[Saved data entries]
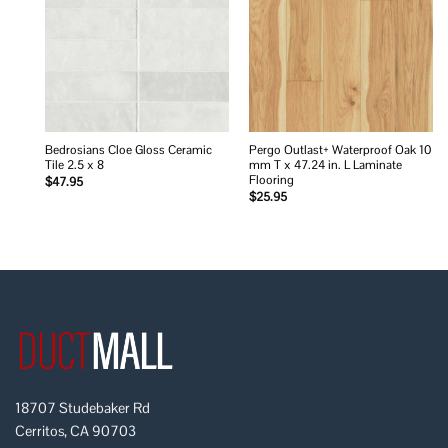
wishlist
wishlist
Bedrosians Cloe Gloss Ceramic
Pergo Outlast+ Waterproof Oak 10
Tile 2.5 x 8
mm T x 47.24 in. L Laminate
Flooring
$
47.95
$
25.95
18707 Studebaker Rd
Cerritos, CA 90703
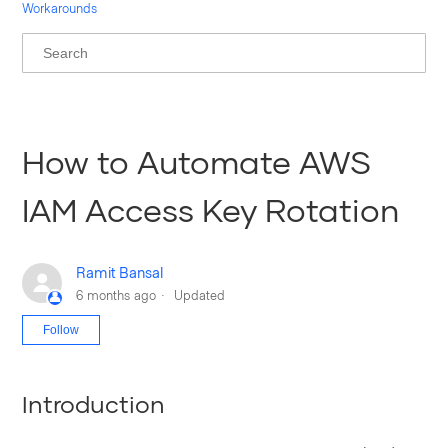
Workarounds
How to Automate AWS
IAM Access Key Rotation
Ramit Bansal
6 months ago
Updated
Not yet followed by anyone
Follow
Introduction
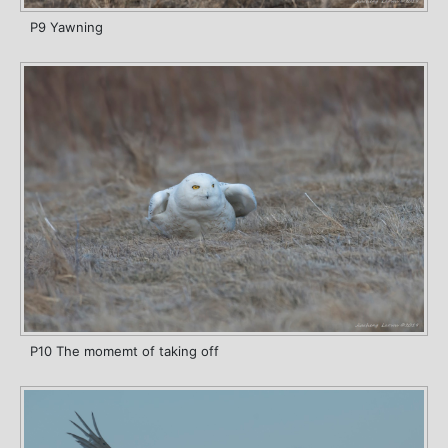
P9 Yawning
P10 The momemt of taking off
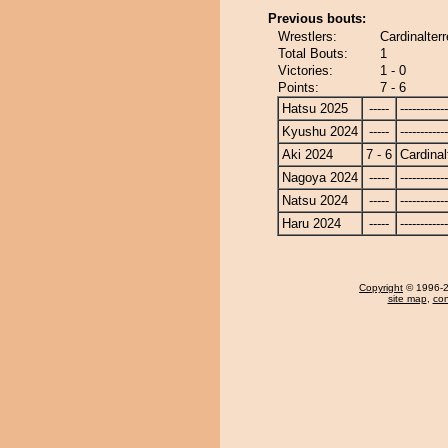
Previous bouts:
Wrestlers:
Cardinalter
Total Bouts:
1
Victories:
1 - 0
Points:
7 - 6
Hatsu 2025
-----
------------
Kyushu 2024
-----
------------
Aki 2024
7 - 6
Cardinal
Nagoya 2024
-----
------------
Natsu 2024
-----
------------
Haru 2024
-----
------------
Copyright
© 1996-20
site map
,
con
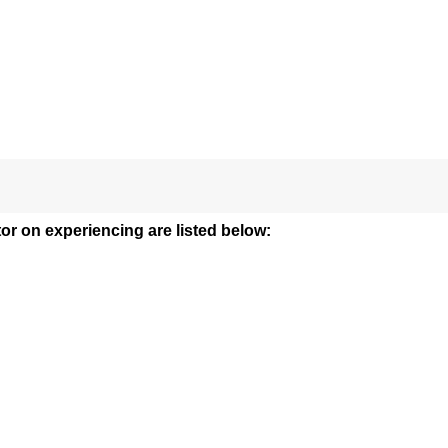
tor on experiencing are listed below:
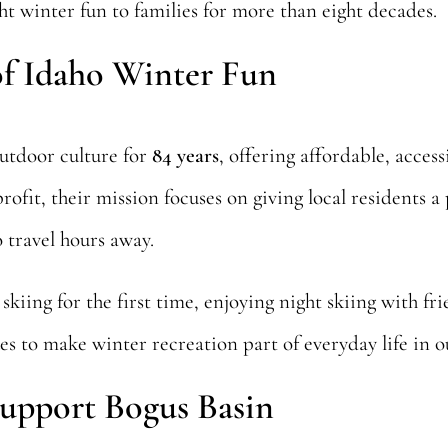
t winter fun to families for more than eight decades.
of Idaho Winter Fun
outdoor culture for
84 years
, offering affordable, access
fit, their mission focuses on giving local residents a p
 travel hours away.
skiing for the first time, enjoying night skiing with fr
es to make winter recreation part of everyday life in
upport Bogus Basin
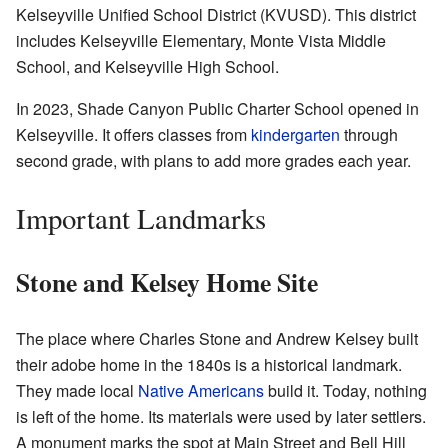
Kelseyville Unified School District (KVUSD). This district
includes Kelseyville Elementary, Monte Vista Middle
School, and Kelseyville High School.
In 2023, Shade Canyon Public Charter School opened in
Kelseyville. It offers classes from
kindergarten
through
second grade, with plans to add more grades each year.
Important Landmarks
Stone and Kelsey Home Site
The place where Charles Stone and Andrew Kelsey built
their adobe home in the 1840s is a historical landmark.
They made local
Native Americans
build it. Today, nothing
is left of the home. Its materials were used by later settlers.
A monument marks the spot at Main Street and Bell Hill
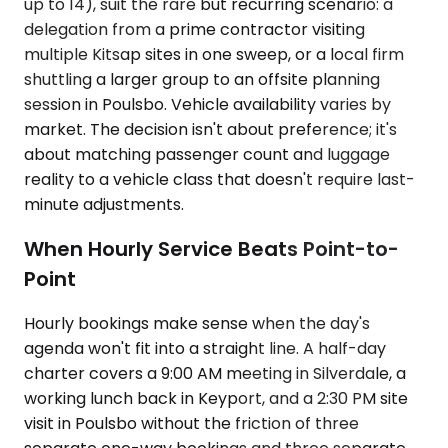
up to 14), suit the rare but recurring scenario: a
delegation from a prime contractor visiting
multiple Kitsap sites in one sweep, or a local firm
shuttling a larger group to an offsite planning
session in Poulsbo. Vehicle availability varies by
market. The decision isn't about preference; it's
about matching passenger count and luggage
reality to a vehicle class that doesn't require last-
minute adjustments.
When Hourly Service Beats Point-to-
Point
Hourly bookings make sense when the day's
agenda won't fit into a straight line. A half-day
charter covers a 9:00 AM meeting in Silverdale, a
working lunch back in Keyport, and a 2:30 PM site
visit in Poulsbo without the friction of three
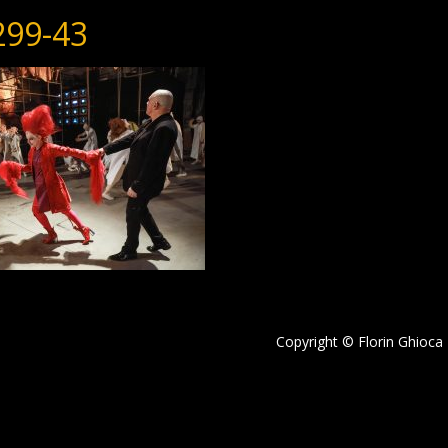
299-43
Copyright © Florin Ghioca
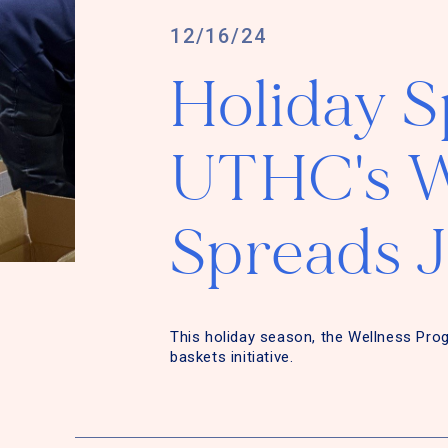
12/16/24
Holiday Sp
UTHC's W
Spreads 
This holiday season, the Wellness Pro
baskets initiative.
* * *
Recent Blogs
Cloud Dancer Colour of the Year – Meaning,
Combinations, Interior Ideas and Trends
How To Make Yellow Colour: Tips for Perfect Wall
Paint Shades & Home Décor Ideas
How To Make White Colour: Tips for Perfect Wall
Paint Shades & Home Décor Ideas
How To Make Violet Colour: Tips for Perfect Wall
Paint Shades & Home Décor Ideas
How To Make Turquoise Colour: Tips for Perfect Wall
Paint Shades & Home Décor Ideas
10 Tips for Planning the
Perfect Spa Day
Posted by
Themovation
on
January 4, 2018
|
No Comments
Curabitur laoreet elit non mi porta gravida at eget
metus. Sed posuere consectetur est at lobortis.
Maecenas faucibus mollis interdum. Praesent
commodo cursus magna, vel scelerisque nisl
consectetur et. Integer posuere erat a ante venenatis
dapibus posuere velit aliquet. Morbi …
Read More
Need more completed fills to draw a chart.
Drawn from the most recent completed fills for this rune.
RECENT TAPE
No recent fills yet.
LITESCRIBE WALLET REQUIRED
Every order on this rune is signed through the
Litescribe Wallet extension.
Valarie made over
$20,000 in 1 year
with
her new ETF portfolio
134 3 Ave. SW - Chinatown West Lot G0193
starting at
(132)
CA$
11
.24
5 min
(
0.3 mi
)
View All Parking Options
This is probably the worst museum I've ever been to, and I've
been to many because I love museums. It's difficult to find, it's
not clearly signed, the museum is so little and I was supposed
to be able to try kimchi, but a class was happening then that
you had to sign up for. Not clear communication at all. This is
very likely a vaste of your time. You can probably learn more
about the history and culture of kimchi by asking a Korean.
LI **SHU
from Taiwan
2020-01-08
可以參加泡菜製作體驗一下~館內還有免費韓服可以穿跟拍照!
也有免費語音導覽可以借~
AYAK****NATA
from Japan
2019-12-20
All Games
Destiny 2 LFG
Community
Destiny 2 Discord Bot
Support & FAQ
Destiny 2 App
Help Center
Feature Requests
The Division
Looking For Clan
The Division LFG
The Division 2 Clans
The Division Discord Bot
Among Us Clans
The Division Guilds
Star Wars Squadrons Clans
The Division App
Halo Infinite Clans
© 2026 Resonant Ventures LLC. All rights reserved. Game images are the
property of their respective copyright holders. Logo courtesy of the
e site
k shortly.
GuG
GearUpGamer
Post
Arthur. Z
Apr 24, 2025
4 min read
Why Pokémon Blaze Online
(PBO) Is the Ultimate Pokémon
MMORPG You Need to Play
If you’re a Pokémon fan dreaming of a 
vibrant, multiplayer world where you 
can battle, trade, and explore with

Task brief »
Your answer must be the exact lines from the records above, from the one containing "When Hourly Service" through the one containing "baskets initiative.", both included, with every picture left out.

Solution to this task »
When Hourly Service Beats Point-to-
Point
Hourly bookings make sense when the day's
agenda won't fit into a straight line. A half-day
charter covers a 9:00 AM meeting in Silverdale, a
working lunch back in Keyport, and a 2:30 PM site
visit in Poulsbo without the friction of three
299-43
Copyright © Florin Ghioca
12/16/24
Holiday Sp
UTHC's W
Spreads 
This holiday season, the Wellness Pro
baskets initiative.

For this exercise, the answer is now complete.